Proposition 8 and a new proposition on life
Been thinking about the rules – you know the relationship ones – and I’m somewhat confused by the rules I knew and the ones that exist in a gay relationship. Actually, I’m pretty sure none exist in a gay relationship because they are living outside of convention, so most cherry pick the rules. In your straight people, you’ll find the typecasts of faithful, philanderer, noncommital, jealous, giver, and taker and you find these all in gay relationships too. But there is something unwritten in the gay code, which is the most enlightened part of the lifestyle and that is “we don’t have to do it like they do.”
Which is curious that gays want to marry – DON’T GET ME WRONG THEY SHOULD BE ABLE TO – but that they would want to? Ack – seems to me it would be better to change the law structure that favors marriage and rewrite it so that it makes sense in legal partnerships that there be transfer of assets, community law, and parental obligations rather than a $10,000+ wedding and rings. Sort of like a checklist legal document that asks you how much you want to be legally binded and the ability to leave unchecked the boxes where you don’t.

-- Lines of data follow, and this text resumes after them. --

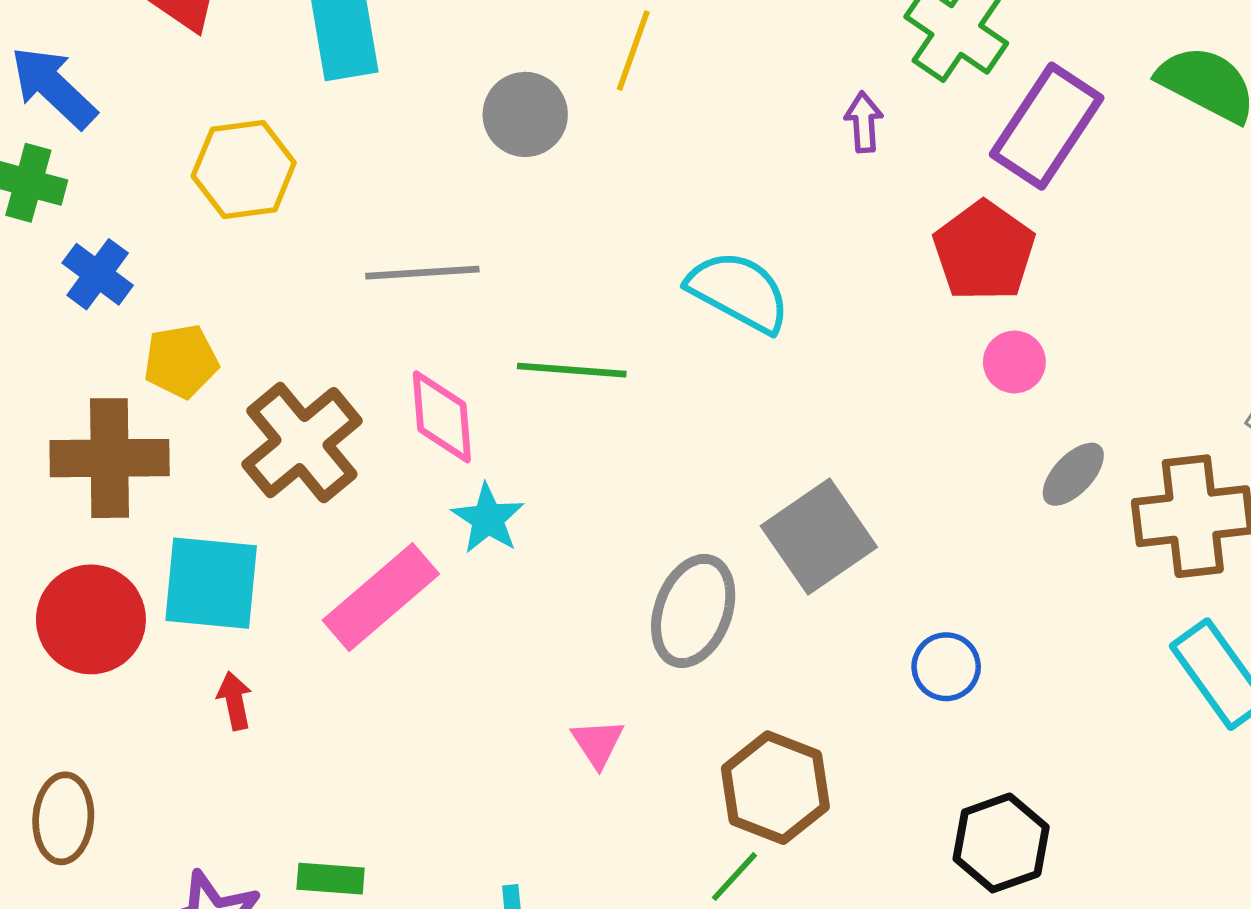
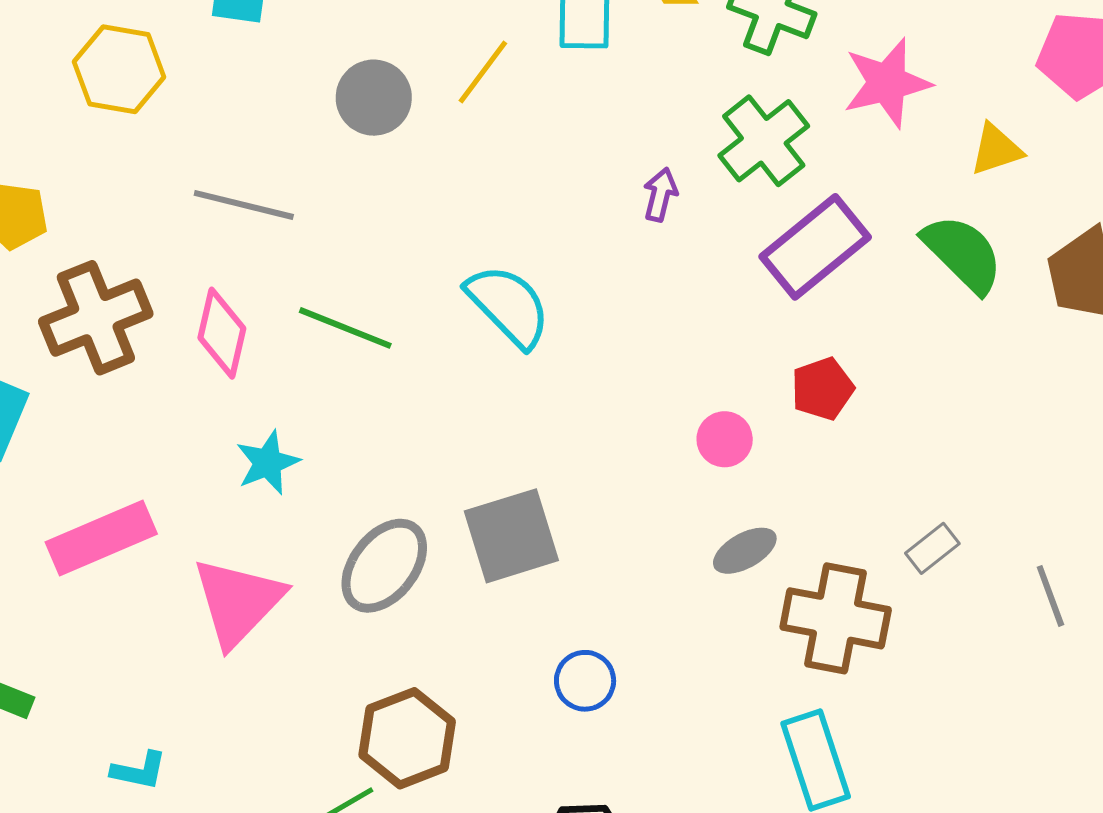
red pentagon: (984, 251) -> (822, 389), moved, size x0.7
cyan star: (488, 519) -> (268, 463), moved
pink rectangle: (381, 597) -> (101, 538), moved
pink triangle: (598, 743) -> (238, 602), moved, size x2.0

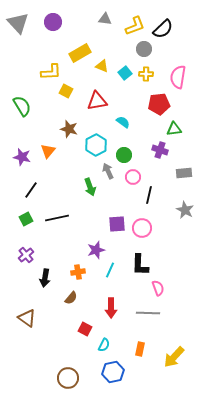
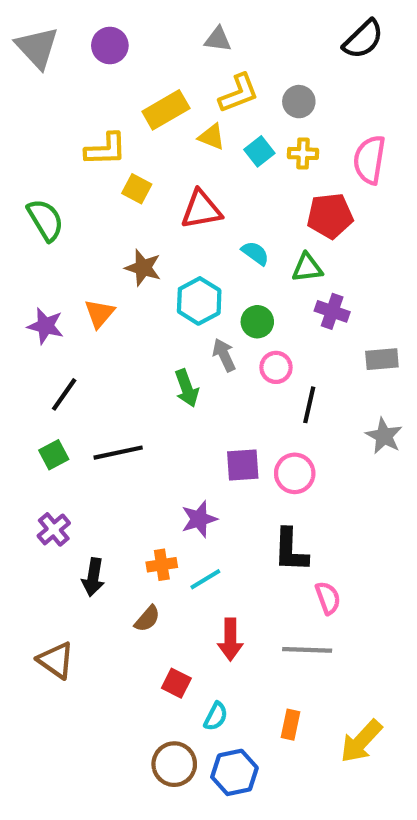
yellow L-shape: (135, 26) -> (239, 93), moved
black semicircle: (163, 29) -> (363, 39), moved
green triangle: (174, 129) -> (307, 268), moved
cyan line: (110, 270) -> (205, 579), moved, turned 35
brown circle: (68, 378) -> (174, 764), moved

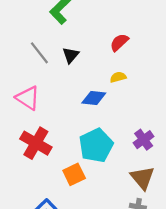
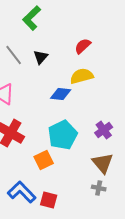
yellow semicircle: (118, 77) -> (82, 76), size x1.6

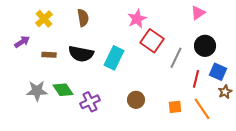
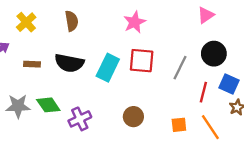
red square: (152, 41) -> (142, 61), moved, turned -30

Think outside the box is what some will tell you – my gf said it to me one time when I was questioning something I didn’t like – the problem is that the greatest relationships are conceived within a framework – I have found few couples who work without a construct, and I have known a rare few who have successfully designed their own. It’s really the lemmings who adapt to the societal structure and either adhere blindly to the status quo or fail miserably because it’s too rigid.
I refer for the umpteenth time to the sculptor, Louise Nevelson, who said she made her world when the one she was living in didn’t serve her.
And I quote once again the hands-down best fortune to come out of a fortune cookie – the one I got when I arrived in San Francisco in 1990, which said, “A woman who tries to equal man, lacks ambition.”
A couple who won’t create their own charter because they fear the consequences, lacks imagination.